When buying a car, there are so many things to consider:

Is it big enough? Is it well-priced? Does it come with all the equipment I’m after? The list could go on.

But the thing that’s often forgotten is to check the vehicle, and importantly it’s past. And that doesn’t just include the service history and how many owners the car has had — but also if there is any outstanding finance on the car, and if it’s been subject to any insurance write-offs.

Here’s all you need to know about checking a vehicle’s history.

Basic checks

The DVLA website offers a useful tool to check the tax and MOT status of the vehicle. It also tells you basic information about the car itself, such as the registration date, engine size, fuel type and colour, which can all be useful when helping to validate a car’s past.

MOT history check

Another useful government tool is on the DVSA website, which gives you a comprehensive MOT history of any vehicle. It helps to give an indication as to if a car has been looked after, by listing when the model has failed, and any advisories it has had, too. If advisories appear on the last MOT, it can be a bargaining point if these issues haven’t been sorted.

However, MOT history is another way of verifying a car’s mileage, and checking that a model hasn’t been ‘clocked’ to give it a lower mileage. It’s also easy and completely free.

HPI Check

For more in-depth vehicle checks, there are multiple firms you can look to offer full vehicle history checks. However, the HPI check is one of the industry’s favourites and offers great value for money.
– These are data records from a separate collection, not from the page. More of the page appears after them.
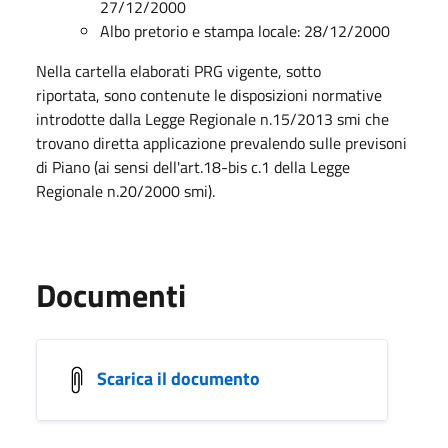
27/12/2000
Albo pretorio e stampa locale: 28/12/2000
Nella cartella elaborati PRG vigente, sotto
riportata, sono contenute le disposizioni normative
introdotte dalla Legge Regionale n.15/2013 smi che
trovano diretta applicazione prevalendo sulle previsoni
di Piano (ai sensi dell'art.18-bis c.1 della Legge
Regionale n.20/2000 smi).
Documenti
Scarica il documento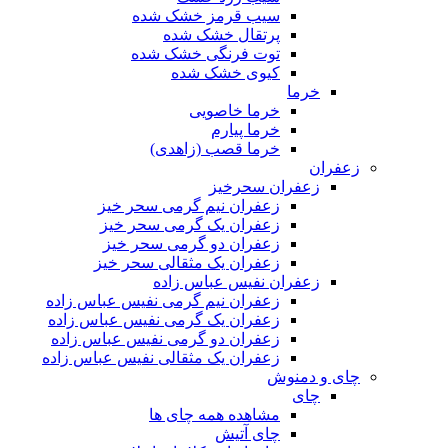
سیب قرمز خشک شده
پرتقال خشک شده
توت فرنگی خشک شده
کیوی خشک شده
خرما
خرما خاصویی
خرما پیارم
خرما قصب (زاهدی)
زعفران
زعفران سحرخیز
زعفران نیم گرمی سحر خیز
زعفران یک گرمی سحر خیز
زعفران دو گرمی سحر خیز
زعفران یک مثقالی سحر خیز
زعفران نفیس عباس زاده
زعفران نیم گرمی نفیس عباس زاده
زعفران یک گرمی نفیس عباس زاده
زعفران دو گرمی نفیس عباس زاده
زعفران یک مثقالی نفیس عباس زاده
چای و دمنوش
چای
مشاهده همه چای ها
چای آتیش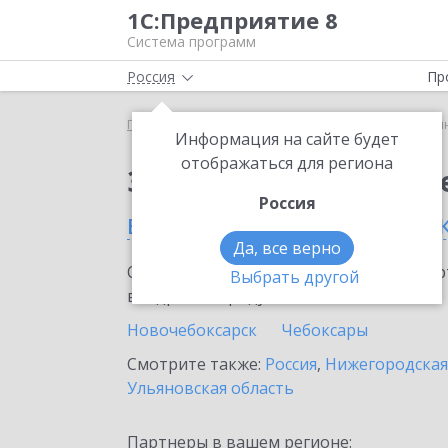
1С:Предприятие 8
Система программ
Россия
Пр
Главная
Сервисы ИТС
1С:Синтез речи
1С:Си
Информация на сайте будет
отображаться для региона
Заказать 1С:Синтез р
Россия
в Чувашской Республик
Да, все верно
Ознакомьтесь с информационными карт
Выбрать другой
внедрение продукта.
Новочебоксарск
Чебоксары
Смотрите также:
Россия
,
Нижегородская
Ульяновская область
Партнеры в вашем регионе: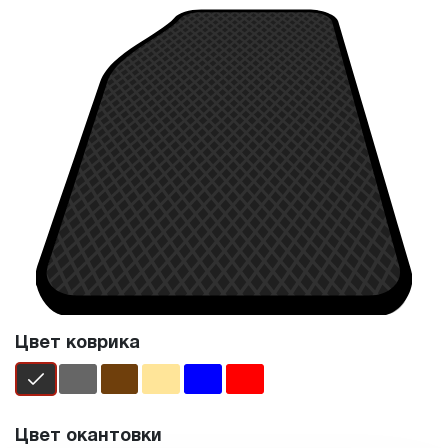
Цвет коврика
Цвет окантовки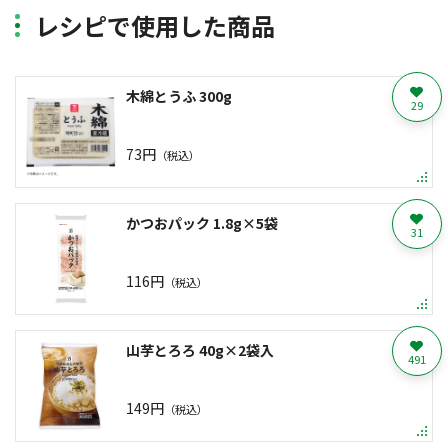
レシピで使用した商品
木綿とうふ 300g
29
73円
（税込）
かつおパック 1.8g×5袋
31
116円
（税込）
山芋とろろ 40g×2袋入
491
149円
（税込）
At the time of writing, the basic service cost £9.99, which checks for outstanding finance, if the vehicle is stolen or recorded as scrapped, as well as looking out for insurance write-offs and for import and export reports.
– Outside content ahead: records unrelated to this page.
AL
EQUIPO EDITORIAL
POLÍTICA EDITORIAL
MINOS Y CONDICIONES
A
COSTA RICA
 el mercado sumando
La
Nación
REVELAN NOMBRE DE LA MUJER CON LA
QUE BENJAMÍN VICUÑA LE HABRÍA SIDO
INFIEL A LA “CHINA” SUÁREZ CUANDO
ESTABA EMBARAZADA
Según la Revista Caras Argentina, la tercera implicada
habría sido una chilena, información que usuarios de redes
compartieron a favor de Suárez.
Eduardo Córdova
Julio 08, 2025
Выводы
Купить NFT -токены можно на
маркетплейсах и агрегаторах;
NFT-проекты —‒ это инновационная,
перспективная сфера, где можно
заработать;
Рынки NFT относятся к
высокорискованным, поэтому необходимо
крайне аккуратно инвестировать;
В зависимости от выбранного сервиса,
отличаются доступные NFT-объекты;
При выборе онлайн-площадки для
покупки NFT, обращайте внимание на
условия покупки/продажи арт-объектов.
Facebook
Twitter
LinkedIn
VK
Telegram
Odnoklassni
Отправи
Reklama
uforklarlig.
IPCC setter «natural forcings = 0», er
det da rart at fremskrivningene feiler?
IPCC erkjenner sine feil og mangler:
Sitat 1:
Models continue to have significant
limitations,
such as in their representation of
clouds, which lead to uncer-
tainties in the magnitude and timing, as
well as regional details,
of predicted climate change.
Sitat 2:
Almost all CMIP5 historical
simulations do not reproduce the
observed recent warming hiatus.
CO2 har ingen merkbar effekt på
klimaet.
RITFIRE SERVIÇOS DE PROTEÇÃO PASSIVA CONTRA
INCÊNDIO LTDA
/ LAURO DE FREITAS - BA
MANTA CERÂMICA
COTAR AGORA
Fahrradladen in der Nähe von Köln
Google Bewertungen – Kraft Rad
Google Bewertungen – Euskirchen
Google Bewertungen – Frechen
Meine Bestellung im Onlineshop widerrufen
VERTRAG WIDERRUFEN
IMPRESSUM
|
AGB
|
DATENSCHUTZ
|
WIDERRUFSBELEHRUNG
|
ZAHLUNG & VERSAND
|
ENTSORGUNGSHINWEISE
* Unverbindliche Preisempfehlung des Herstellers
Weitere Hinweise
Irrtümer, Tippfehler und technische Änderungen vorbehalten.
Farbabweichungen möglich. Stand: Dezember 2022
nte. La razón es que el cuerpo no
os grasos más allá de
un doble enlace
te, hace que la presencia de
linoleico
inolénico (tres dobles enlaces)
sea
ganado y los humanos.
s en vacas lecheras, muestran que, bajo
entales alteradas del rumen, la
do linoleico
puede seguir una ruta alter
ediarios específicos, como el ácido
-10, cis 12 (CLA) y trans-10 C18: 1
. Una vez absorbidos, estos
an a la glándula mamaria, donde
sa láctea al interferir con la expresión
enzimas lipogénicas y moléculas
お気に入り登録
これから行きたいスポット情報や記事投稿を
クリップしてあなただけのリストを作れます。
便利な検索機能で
The full check from HPI costs £19.99, and is a worthy purchase as it adds a number of extra features – such as pointing out cloned models, mileage discrepancies, details about the insurance write-off, overall ownership costs and valuation to check that you’re getting a good deal.

All you have to do is enter the number plate and all the details will appear.

It’s worth doing, particularly as HPI’s own records show that 2,001 vehicles come back as write-offs on a daily basis, with nearly a quarter of models that undergo checks appearing as having outstanding finance on them.

What physical documents should I check?

As well as looking out for a full and up-to-date service history, a vital document is the V5C registration document. Only the registered owner should have this slip of paper or the dealer. If you can’t see this slip of paper, it should set alarm bells ringing as it could mean that the car is stolen.

And what about physical checks?

A key way of ensuring the validity of any car is by checking that the Vehicle Identification Numbers (VIN) match. This is the 17-digit number that is unique to every vehicle on the road, and is the safest way of ensuring the true identity of a car. It’s stamped onto the chassis, but also appears at the bottom of the windscreen and also on stickers in the door openings. Don’t consider buying a car if the numbers don’t match up.

Anything else?

Checking a car for damage might seem obvious, but in the excitement of buying a new car, it’s all too easy to not pick up on dents, scuffs and scratches. Inspect the car thoroughly and consider whether the mileage matches the condition of the vehicle — if a fairly tatty 10-year-old car has low miles on the clock, it could indicate the mileage has been tampered with.

Newer cars make it much harder for the readouts to be tampered with, but it’s something to be cautious of.

Also make sure that all body panels match and are the same colour, as badly fitted panels and mismatched resprays could indicate that the car has been damaged in the past. Mechanical checks are equally important, and we always recommend that you have someone mechanically-minded check over a car before purchasing.

Don’t forget insurance

Car insurance is a legal requirement, and don’t take it for granted that you might be insured on a car when test-driving. Nearly all dealers will have their own insurance policies, and will just ask to see your licence before throwing the keys, but when buying a model privately, you need to ensure that your existing policy covers you on other cars, and if not, take out a short-term policy so that you can be covered.